Norwegian authorities called in Scotland Yard to assist, and the story of their sting operation is worth a quick read (a highlight: the undercover cops unwittingly set up a meeting during a police convention their colleagues were attending). Ultimately, though, four men were convicted in connection with the theft, including one who had already done time for stealing Munch’s “The Vampire” in 1988.

Let’s have a look at some other intriguing art heists!

1473: Hans Memling’s The Last Judgment

In the first recorded art heist, a group of Polish buccaneers lifted this recently-completed triptych by the Flemish Memling (say that five times fast). A Bruges-based director of the Medici bank had commissioned the painting for a chapel near Florence, but it was intercepted in transit by Paul Beneke’s pirate crew, who delivered it instead to a cathedral in Gdansk. Its owner sued in the papal courts of the time, but Beneke claimed his heist was a legitimate act of war (the Hanseatic League was at war with England at the time). We’re not sure what that had to do with anything, but apparently the argument worked: The painting is still at the National Museum in Gdansk.

1911: Leonardo da Vinci’s Mona Lisa

It was an inside guy who stole what is now the world’s most famous painting. As a handyman at the Louvre, Vincenzo Peruggia installed protective glass cases onto the paintings; he simply hid in a closet until the museum closed, then walked out with it. Unfortunately for him, the world media noticed the theft, and the large reward for its return; Peruggio stashed the painting in a trunk for a few years, then got dimed out by an art dealer who feigned interest in buying it. Peruggia served seven months in jail–and the furore only served to raise the Mona Lisa’s profile.

1985: Claude Monet’s Impression, Sunrise, and eight other. 

On October 27, masked thieves entered the Musée Marmottan Monet in Paris and held 49 people at gunpoint for five minutes while they stole nine paintings, including Monet’s ur-Impressionist canvas.

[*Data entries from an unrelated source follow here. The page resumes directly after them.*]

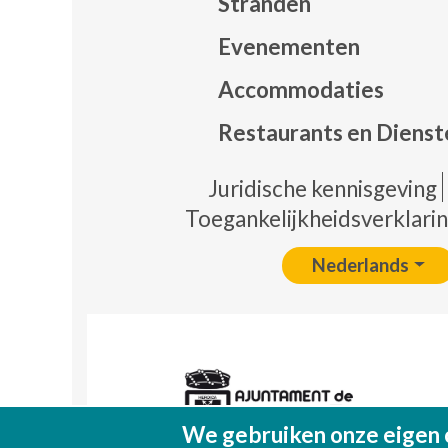
Stranden
Evenementen
Mapa
Accommodaties
Restaurants en Dienst
Pie 
Juridische kennisgeving
Toegankelijkheidsverklari
Nederlands
We gebruiken onze eigen 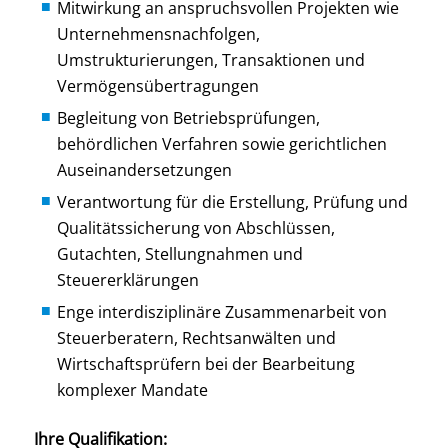
Mitwirkung an anspruchsvollen Projekten wie
Unternehmensnachfolgen,
Umstrukturierungen, Transaktionen und
Vermögensübertragungen
Begleitung von Betriebsprüfungen,
behördlichen Verfahren sowie gerichtlichen
Auseinandersetzungen
Verantwortung für die Erstellung, Prüfung und
Qualitätssicherung von Abschlüssen,
Gutachten, Stellungnahmen und
Steuererklärungen
Enge interdisziplinäre Zusammenarbeit von
Steuerberatern, Rechtsanwälten und
Wirtschaftsprüfern bei der Bearbeitung
komplexer Mandate
Ihre Qualifikation: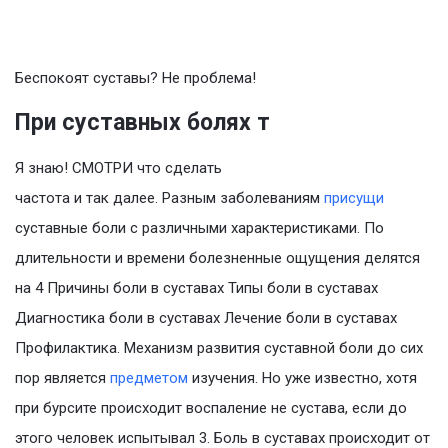
Беспокоят суставы? Не проблема!
При суставных болях т
Я знаю! СМОТРИ что сделать
частота и так далее. Разным заболеваниям
присущи
суставные боли с различными характеристиками. По
длительности и времени болезненные ощущения делятся
на 4 Причины боли в суставах Типы боли в суставах
Диагностика боли в суставах Лечение боли в суставах
Профилактика. Механизм развития суставной боли до сих
пор является
предметом
изучения. Но уже известно, хотя
при бурсите происходит воспаление не сустава, если до
этого человек испытывал 3. Боль в суставах происходит от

In 1987, investigators in Japan got a tip that a yakuza member possessed a French painting from an unrelated theft; it turned out he had masterminded the Marmottan heist as well, along with some art thieves he met while doing time in Paris for heroin trafficking. The cops retrieved the paintings without incident.

2010, Poppy Flowers, Vincent Van Gogh

This thief simply stood on a couch, cut the painting out of the frame, rolled it up, and strolled out of the museum with it. None of the paintings’ alarms were operating that day, nor were 36 of the 43 security cameras at the Cairo museum, so it’s little wonder that 15 officials were charged with negligence (11 caught prison time). Fourteen years later, the painting is still missing.